Observations & Notes
I tested both sketches with two pairs of people on the floor. I brought two people close to one another and directed each of them to my server on their laptops. Then I told them to begin. That was it. No other instructions. Afterwards I asked, “What did you notice?” and “What did you think of?” Here are some rough notes from our followup conversations:
In both cases the expectation of a communication device was clear.
There was reporting of an initial curiosity and focus on how words were translated (the underlying structure). Different theories were tested. Was it sentiment analysis? Were their similarities in the sounds that might lend themselves to some shared word use? Was it related to the number or kind of letters? Was it related to the number of spaces? Or the number of words?
One person noticed and was thrown off that the resulting sounds were different on the different computers.
In both instances there was a immediate desire to communicate with their partner; they wanted their partner to understand them. Sometimes that meant pausing and allowing time for the person to respond.
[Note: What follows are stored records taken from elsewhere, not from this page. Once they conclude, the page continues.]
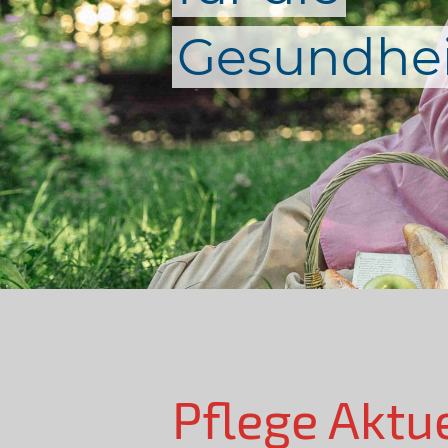
Gesundhei
Pflege Aktu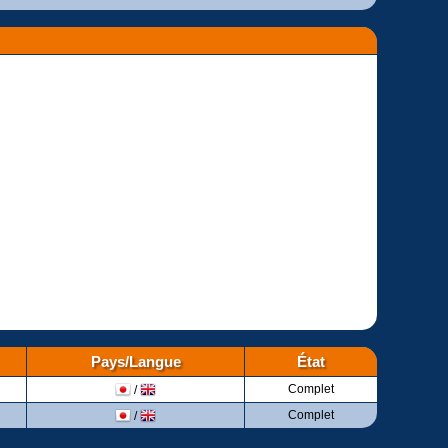
Pays/Langue
État
Complet
/
Complet
/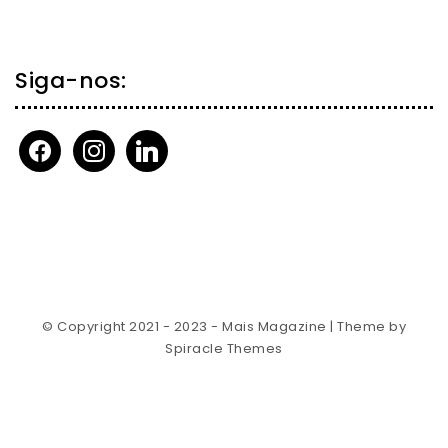
Siga-nos:
facebook
instagram
linkedin
© Copyright 2021 - 2023 - Mais Magazine
| Theme by
Spiracle Themes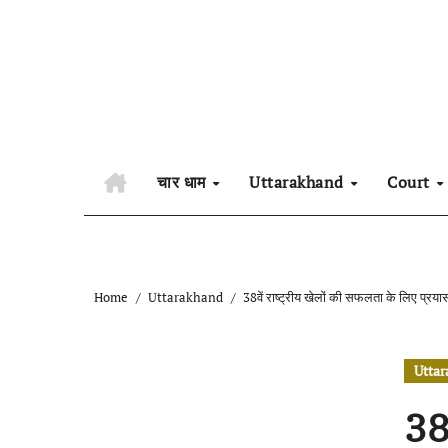
Skip
to
content
चार धाम
Uttarakhand
Court
Home
Uttarakhand
38वें राष्ट्रीय खेलों की सफलता के लिए प्रय
Utta
38व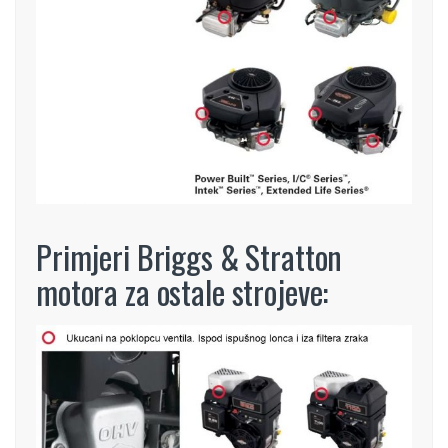
Primjeri Briggs & Stratton
motora za ostale strojeve: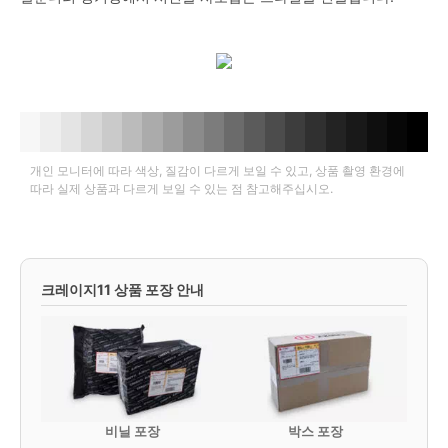
개인 모니터에 따라 색상, 질감이 다르게 보일 수 있고, 상품 촬영 환경에
따라 실제 상품과 다르게 보일 수 있는 점 참고해주십시오.
크레이지11 상품 포장 안내
비닐 포장
박스 포장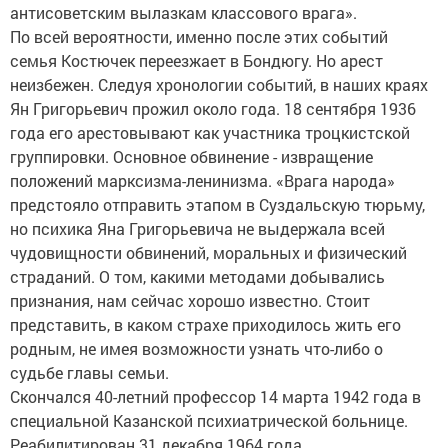
антисоветским вылазкам классового врага».
По всей вероятности, именно после этих событий
семья Костючек переезжает в Бондюгу. Но арест
неизбежен. Следуя хронологии событий, в наших краях
Ян Григорьевич прожил около года. 18 сентября 1936
года его арестовывают как участника троцкистской
группировки. Основное обвинение - извращение
положений марксизма-ленинизма. «Врага народа»
предстояло отправить этапом в Суздальскую тюрьму,
но психика Яна Григорьевича не выдержала всей
чудовищности обвинений, моральных и физический
страданий. О том, какими методами добывались
признания, нам сейчас хорошо известно. Стоит
представить, в каком страхе приходилось жить его
родным, не имея возможности узнать что-либо о
судьбе главы семьи.
Скончался 40-летний профессор 14 марта 1942 года в
специальной Казанской психиатрической больнице.
Реабилитирован 31 декабря 1964 года.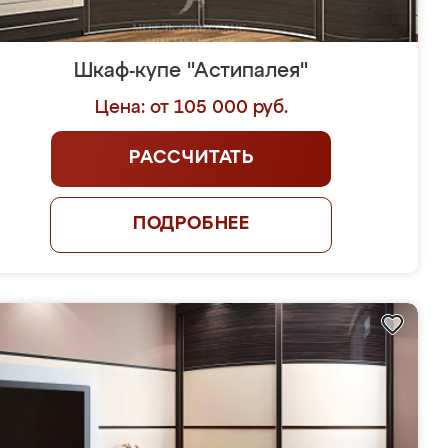
Шкаф-купе "Астипалея"
Цена: от 105 000 руб.
РАССЧИТАТЬ
ПОДРОБНЕЕ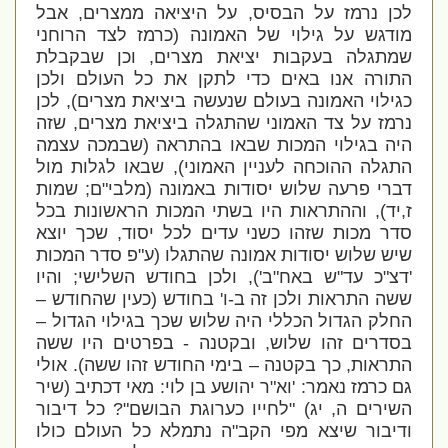
לכן נרמז על הבסיס, על היציאה ממצרים, אבל
מודגש על גילוי של האמונה (כרמז לצד הרוחני
שמתגלה בעקבות יציאת מצרים, וכן שבקבלת
התורה אנו באים כדי לתקן את כל העולם ולכן
כגילוי האמונה בעולם שנעשה ביציאת מצרים), לכן
נרמז על צד האמוני שהתגלה ביציאת מצרים, שזה
היה בגילוי המכות שבאו בהתראה (שבמכה עצמה
התגלה ההוכחה לעניין האמוני), שבאו לגלות מול
דברי פרעה שלוש יסודות באמונה (מלבי"ם; שמות
ז,יד), וההתראות היו בשתי המכות הראשונות בכל
סדר מכות שזהו כשני עדים לכל יסוד, שכך יוצא
שיש שלוש יסודות אמונה שהתגלו (ע"פ סדר המכות
'דצ"כ עד"ש באח"ב'), ולכן בחודש השלישי; והיו
ששה התראות ולכן זה ב-ו' בחודש (כעין שהחודש –
החלק הגדול הכללי היה שלוש שכך בגילוי הגדול –
בסדרים זהו שלוש, ובקטנה - בפרטים היו ששה
התראות, כך בקטנה – בימי החודש זהו ששה). אולי
גם כרמז נאמר:
'וא"ר יהושע בן לוי: מאי דכתיב (שיר
השירים ה, יג) "לחייו כערוגת הבושם"? כל דיבור
ודיבור שיצא מפי הקב"ה נתמלא כל העולם כולו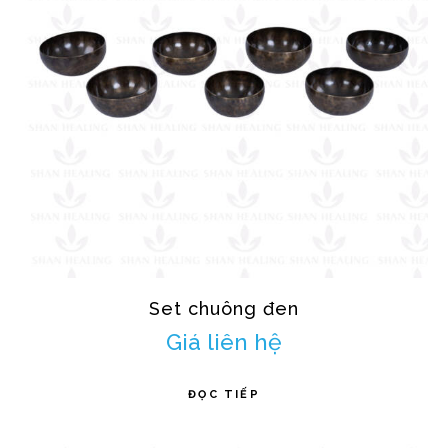
Set chuông đen
Giá liên hệ
ĐỌC TIẾP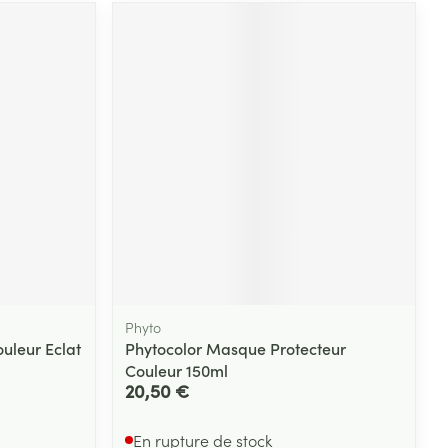
Phyto
uleur Eclat
Phytocolor Masque Protecteur
Couleur 150ml
20,50 €
En rupture de stock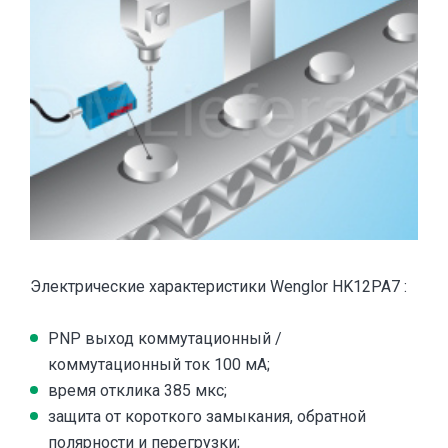
Электрические характеристики Wenglor HK12PA7 :
PNP выход коммутационный /
коммутационный ток 100 мA;
время отклика 385 мкс;
защита от короткого замыкания, обратной
полярности и перегрузки;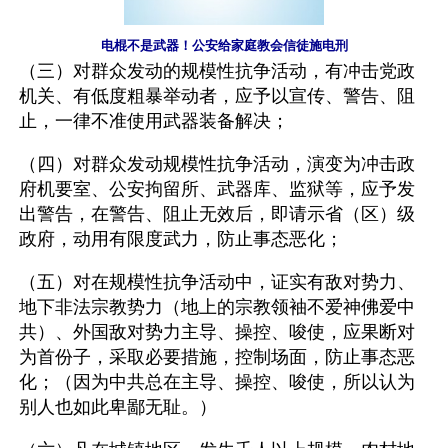
电棍不是武器！公安给家庭教会信徒施电刑
（三）对群众发动的规模性抗争活动，有冲击党政
机关、有低度粗暴举动者，应予以宣传、警告、阻
止，一律不准使用武器装备解决；
（四）对群众发动规模性抗争活动，演变为冲击政
府机要室、公安拘留所、武器库、监狱等，应予发
出警告，在警告、阻止无效后，即请示省（区）级
政府，动用有限度武力，防止事态恶化；
（五）对在规模性抗争活动中，证实有敌对势力、
地下非法宗教势力（地上的宗教领袖不爱神佛爱中
共）、外国敌对势力主导、操控、唆使，应果断对
为首份子，采取必要措施，控制场面，防止事态恶
化；（因为中共总在主导、操控、唆使，所以认为
别人也如此卑鄙无耻。）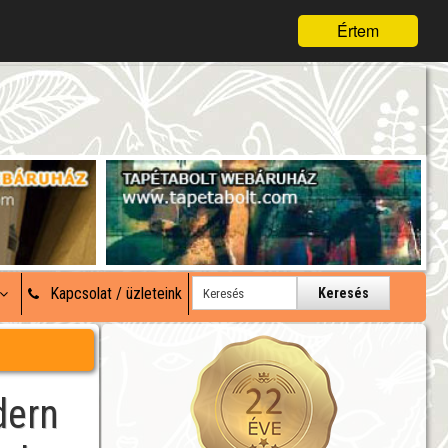
Értem
Kapcsolat / üzleteink
Keresés
dern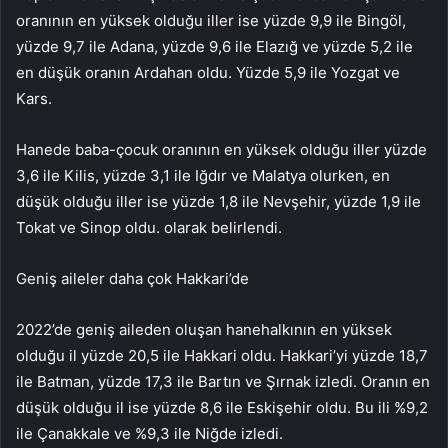
oranının en yüksek olduğu iller ise yüzde 9,9 ile Bingöl,
yüzde 9,7 ile Adana, yüzde 9,6 ile Elazığ ve yüzde 5,2 ile
en düşük oranın Ardahan oldu. Yüzde 5,9 ile Yozgat ve
Kars.
Hanede baba-çocuk oranının en yüksek olduğu iller yüzde
3,6 ile Kilis, yüzde 3,1 ile Iğdır ve Malatya olurken, en
düşük olduğu iller ise yüzde 1,8 ile Nevşehir, yüzde 1,9 ile
Tokat ve Sinop oldu. olarak belirlendi.
Geniş aileler daha çok Hakkari’de
2022’de geniş aileden oluşan hanehalkının en yüksek
olduğu il yüzde 20,5 ile Hakkari oldu. Hakkari’yi yüzde 18,7
ile Batman, yüzde 17,3 ile Bartın ve Şırnak izledi. Oranın en
düşük olduğu il ise yüzde 8,6 ile Eskişehir oldu. Bu ili %9,2
ile Çanakkale ve %9,3 ile Niğde izledi.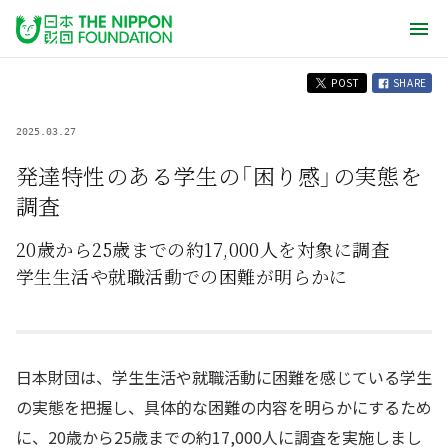
POST
SHARE
2025.03.27
発達特性のある学生の「困り感」の実態を
調査
20歳から25歳までの約17,000人を対象に調査
学生生活や就職活動での困難が明らかに
日本財団は、学生生活や就職活動に困難を感じている学生
の実態を把握し、具体的な困難の内容を明らかにするため
に、20歳から25歳までの約17,000人に調査を実施しまし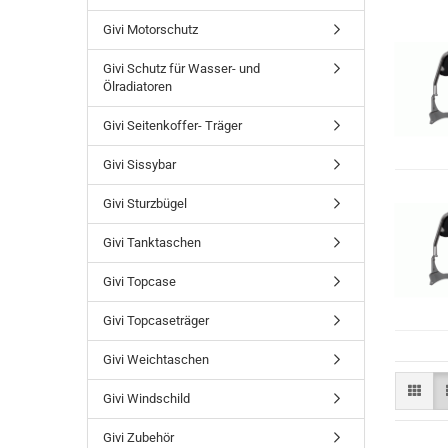
Givi Motorschutz
Givi Schutz für Wasser- und
Ölradiatoren
Givi Seitenkoffer- Träger
Givi Sissybar
Givi Sturzbügel
Givi Tanktaschen
Givi Topcase
Givi Topcaseträger
Givi Weichtaschen
Givi Windschild
Givi Zubehör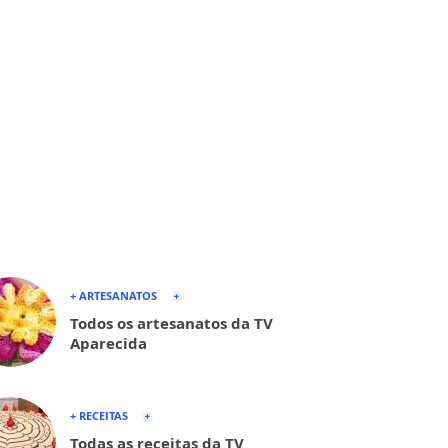
+ ARTESANATOS
Todos os artesanatos da TV
Aparecida
+ RECEITAS
Todas as receitas da TV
One person reported that when they realized their words were not appearing, they felt tempted to share and reveal more than they normally would, but then held back in case there was going to be a “reveal” at some point and also out of concern that my server was recording their input.
This freedom of anonymity paired with a worry of surveillance was mentioned in both groups.
It didn’t take long for participants to realize that the futility of decoding their word sounds—less than a minute maybe? Some kept typing at a normal text-chatting pace, while others focused on making as many sounds as quickly as possible.
With the second iteration, the sound was secondary—again for both groups. There was confusion or amusement to the upside down and flying words. One group reported preferring Playtest #01 to #02; the other group decided that their preference would depend on the context (and our conversation shifted before we could elaborate on this).
Both groups chatted in tones for several minutes without interruption—which I did eventually out of respect for their time and our surrounding neighbors.
Next time let folks “chat” until they get bored. This might mean creating a designated area out of respectful earshot of others.
I realized that I (maybe a collective we) often take for granted that we’ll be (mostly) understood by another in conversation. And also that the desire to connect with others is a basic human instinct. So when presented with a communication device that obstructs this instinct, there’s an immediate push to figure out why and how to overcome the obstacle. There’s a tension in this disruption to explore here.
Also, a design question: how to address concerns that my server is recording participants’ inputs?